Quick Start¶
This guide walks through the current QuantNado workflow: per-sample inputs in, per-sample stores out, optional combined dataset, unified analysis API on top.
Prerequisites¶
- QuantNado installed
- Indexed BAM files for BAM-based assays
- Optional methylation bedGraph files and VCF.gz files
1. Create Per-Sample Stores¶
quantnado dataset create \
--sample ATAC_1 \
--assay ATAC \
--bamfile /data/ATAC_1.bam \
--output-dir dataset \
--chromsizes hg38.chrom.sizes
quantnado dataset create \
--sample H3K27ac_1 \
--assay ChIP \
--bamfile /data/H3K27ac_1.bam \
--ip H3K27ac \
--output-dir dataset
quantnado dataset create \
--sample RNA_1 \
--assay RNA \
--bamfile /data/RNA_1.bam \
--stranded R \
--output-dir dataset
quantnado dataset create \
--sample METH_1 \
--assay METH \
--bamfile /data/METH_1.bam \
--methylation_file /data/METH_1.bedGraph \
--output-dir dataset
quantnado dataset create \
--sample SNP_1 \
--assay SNP \
--vcf_file /data/SNP_1.vcf.gz \
--output-dir dataset
This creates one .zarr store per sample:
For quick test builds, use either:
quantnado dataset create \
--sample ATAC_1 \
--assay ATAC \
--bamfile /data/ATAC_1.bam \
--output-dir dataset \
--test
or an explicit chromosome list:
quantnado dataset create \
--sample ATAC_1 \
--assay ATAC \
--bamfile /data/ATAC_1.bam \
--output-dir dataset \
--test-chrom chr21 \
--test-chrom chr9
2. Optionally Combine Stores¶
quantnado dataset combine \
--stores dataset/ATAC_1.zarr dataset/H3K27ac_1.zarr dataset/RNA_1.zarr dataset/METH_1.zarr dataset/SNP_1.zarr \
--output dataset/combined.zarr
You can open either dataset/ or dataset/combined.zarr.

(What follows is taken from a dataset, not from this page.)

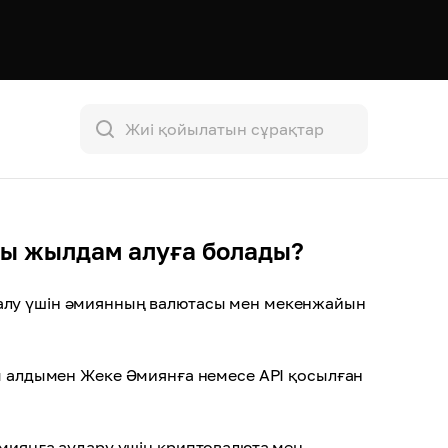
ты жылдам алуға болады?
 алу үшін әмиянның валютасы мен мекенжайын
оны алдымен Жеке Әмиянға немесе API қосылған
әмиянға аудару үшін криптовалюта мен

3. Open the Dataset in Python¶
from quantnado import QuantNado
qn = QuantNado.open("dataset/")
print(qn.sample_names)
print(qn.assays)
print(qn.array_keys)
print(qn.chromosomes[:5])
print(qn.info)
4. Select a Region¶
sel() returns an xr.Dataset with one data variable per array key and shared sample / position coordinates.
5. Reduce Signal Over Intervals¶
promoters = qn.reduce(
intervals_path="promoters.bed",
reduction="mean",
modality="coverage",
)
print(promoters["mean"])
reduce() returns an xr.Dataset with summary variables such as sum, count, and mean.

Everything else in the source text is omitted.